Second, present weaknesses in the Western alliance are only spurring on Putin, even before Russia strikes. De facto neutralist Germany took unplugging the Kremlin from the global SWIFT banking system off the table, and the new governing coalition of Olaf Scholz is hedging on Germany’s earlier commitment not to allow the massive Nord Stream 2 natural gas pipeline between Russia and Germany to come online in the case of Russian invasion.

President Biden, in his news conference last week, suggested that a limited invasion might trigger only limited sanctions. Such weakness is no way to make fraught negotiations work. 

Instead, Washington and all the NATO allies must make it clear to Moscow that no effective “win-win” negotiations can be undertaken with the Russian military threat imminent. Any significant U.S. step toward Russia under current circumstances would be interpreted as just another sign of weakness by the Biden administration.

Instead, allowing that a cooling-off period can be managed, negotiations should be held with the clear intention to strengthen America’s geopolitical posture, while proposing to Russia a fair deal.

Some of Russia’s concerns can be acknowledged, in terms of verbal understandings, if not treaty obligations. George Friedman put it explicitly: “Russia has been invaded in the 17th century by the Swedes, in the 19th century by the French and in the 20th century twice by the Germans. In each case, they won the war or survived it by strategic depth.” 

Obviously, Ukraine is the number one priority for Russia, as far as a goal to reinstate some of the strategic depth lost with the fall of the USSR. They fear that another sudden outburst of aggression will — as it has done time and again — come from Europe, and they will have to defend themselves on frontlines dangerously close to Moscow. This is particularly relevant in our era of hypersonic missiles.

But the U.S. should make clear to the Kremlin that Russia’s neighbors also have an understandable historical dread of Russian aggression. Such trepidations may be alleviated by the further expansion of NATO to their territory, if they so wish, and when all other NATO members agree — which (crucially) so far, they do not. We must remind Putin that no NATO expansion to the East has happened since 2009 because of Germany’s and France’s fervent opposition, and that this is unlikely to change.
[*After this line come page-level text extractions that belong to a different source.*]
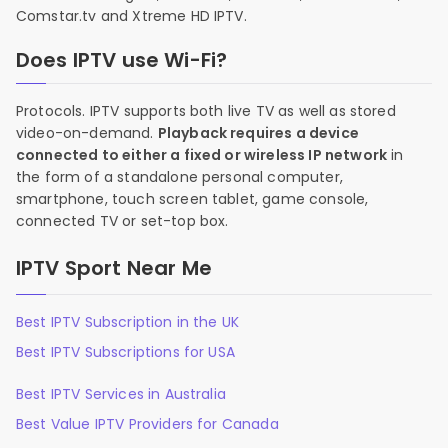
Comstar.tv and Xtreme HD IPTV.
Does IPTV use Wi-Fi?
Protocols. IPTV supports both live TV as well as stored
video-on-demand.
Playback requires a device
connected to either a fixed or wireless IP network
in
the form of a standalone personal computer,
smartphone, touch screen tablet, game console,
connected TV or set-top box.
IPTV Sport Near Me
Best IPTV Subscription in the UK
Best IPTV Subscriptions for USA
Best IPTV Services in Australia
Best Value IPTV Providers for Canada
While the U.S. cannot give in on the theory of further NATO expansion, reality can be directly conveyed to the Russian delegation. In practice, politically there is absolutely no appetite in the alliance for expansion to Russia’s borders, nor will it occur in the near term.
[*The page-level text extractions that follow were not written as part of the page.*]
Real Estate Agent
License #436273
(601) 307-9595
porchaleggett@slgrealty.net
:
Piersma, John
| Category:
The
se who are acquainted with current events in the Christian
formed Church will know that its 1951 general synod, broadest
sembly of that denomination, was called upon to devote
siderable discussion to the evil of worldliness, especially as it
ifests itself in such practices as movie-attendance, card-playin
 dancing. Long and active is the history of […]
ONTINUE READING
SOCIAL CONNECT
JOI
Leading European NATO powers (Germany, France and Italy) openly oppose further NATO expansion. This is not only because of the energy crisis and the German dependence on Russian gas but also because of their long-term interest in developing Russian markets and natural resources. The last thing any of these states wishes to do is to take a stick to the Russian beehive.

Putin’s preference, in time-honored Russian fashion, is to secure the country’s western borders. Negotiations on a renewed European security system could offer Russia enough strategically and tie Moscow’s hands for many years while the intricacies of a compact are developed, greatly reducing the dangerous incentive for it to form a military-political alliance with China.

The Russian proverb says that “a bad peace is better than a good war” — especially if the war can escalate in an age of nuclear weapons. Instead, a realistic approach could allow us time to find solutions acceptable to both sides, including agreements on limitations of strategic weapons deployment in Eastern Europe, military maneuvers, and offensive arms sales to Russian neighbors.

Quiet, realistic understandings, short of flashy treaties that are impossible to pass in the U.S. Congress, may be possible regarding NATO’s Eastern borderlands. Given the geostrategic stakes in play, thinking creatively is worth the effort.